Leo wakes up in the New York studio where he lives alone following a divorce from his wife Rita. Suffering from a neurological disorder that reduces him to a catatonic presence, Leo receives the care of a caregiver and the visit of his daughter Molly, who puts aside the work to accompany his father to a series of medical visits. To those around him Leo appears barely aware of where he is, but inside his mind lives, lucid and pressing, other alternative lives that could have been, if the articulations and personal traumas of his existence had led him to decisions different.
Halfway between the visceral representation of mental degradation and the metaphysical momentum of parallel realities on a collision course, Sally Potter’s micro-drama tries to investigate the effects of a natural and common question: what would our life be like if we were left with a other partner, or if we had moved elsewhere?
The director of Orlando and the last The Party deals with the theme not from a rational point of view but in an impressionist key, using Bardem’s face – certainly not new to extreme and all-encompassing performances – like a canvas on which quick remorse and joy chase , pain and epiphany. However, the supreme devotion to sentimentality is fateful, which makes The Roads not Taken an inert and exclusively reactive film, like poor Elle Fanning in the role of a daughter who tries them all to bring out the father she loves from the man who stand before.
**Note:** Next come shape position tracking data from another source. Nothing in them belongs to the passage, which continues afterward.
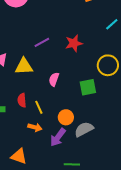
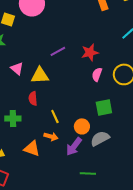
pink semicircle: (54, 79) -> (97, 74), moved
green square: (88, 87) -> (104, 107), moved
red semicircle: (22, 100) -> (33, 98), moved
orange triangle: (19, 156) -> (32, 148), moved

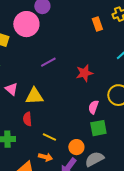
purple line: (58, 51) -> (48, 62), moved
pink semicircle: (97, 74) -> (93, 107), moved
yellow line: (55, 116) -> (49, 137), turned -40

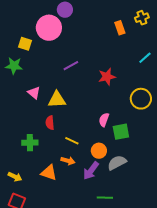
pink semicircle: (93, 107) -> (104, 120), moved

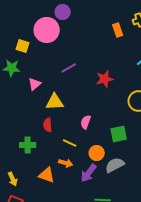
pink triangle: (34, 93) -> (35, 84), moved, turned 40
pink semicircle: (104, 120) -> (86, 122), moved
yellow arrow: (15, 177) -> (13, 179), turned 40

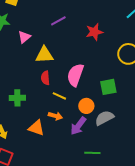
pink semicircle: (86, 122) -> (75, 75), size x1.6
red semicircle: (48, 125) -> (45, 78), moved

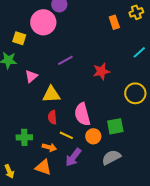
pink semicircle: (75, 75) -> (82, 114), turned -35
orange circle: (86, 106) -> (93, 136), moved
orange arrow: (55, 116) -> (49, 147), moved
purple arrow: (78, 126) -> (73, 157), moved

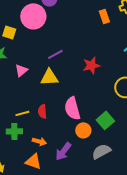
yellow triangle: (51, 94) -> (49, 77), moved
green square: (115, 126) -> (105, 120), turned -30
yellow line: (66, 135) -> (22, 113), moved, turned -40

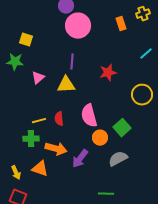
pink circle: (33, 16) -> (78, 26), moved
purple line: (55, 54) -> (72, 62), turned -56
orange arrow: (39, 141) -> (56, 149), size x1.5
orange triangle: (33, 161) -> (40, 169), moved

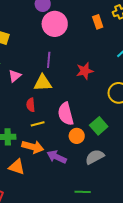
red semicircle: (59, 119) -> (31, 105), moved
yellow line: (39, 121) -> (38, 124), moved
purple arrow: (80, 159) -> (57, 157), turned 78

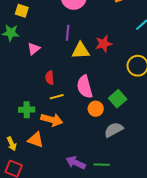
yellow triangle: (43, 83) -> (81, 51), moved
purple arrow: (57, 157) -> (76, 163), moved

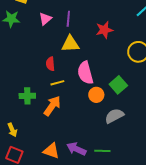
pink triangle: (34, 49) -> (45, 19), moved
yellow triangle: (81, 51) -> (70, 44), moved
orange arrow: (52, 120) -> (52, 106), turned -70
orange triangle: (36, 140) -> (51, 151), moved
While Bardem travels in memory, visiting a Mexican landscape burnt during the celebrations of the day of the dead and a windy inn overlooking the Greek sea, aggressive sound design nails the characters in a claustrophobic and no escape New York. Suffering, never sublimated into something higher, becomes pure emotional misery not unlike that which dominated the films of Iñárritu and Arriaga in the early 2000s. With Salma Hayek and Laura Linney confined to short appearances, the dynamic between father and daughter is central, but at the same time unexplored given the absence-presence of Bardem, and it is significant that both the main actors end up acting below their capabilities.
That of unlived lives is a fundamental theme in human experience, and it is ironic that challenging it in the open field produces something so empty and tearful. Irony that was already hiding in the subtext of Frost’s famous poem of the same title, because the crossroads are basically more similar than it seems.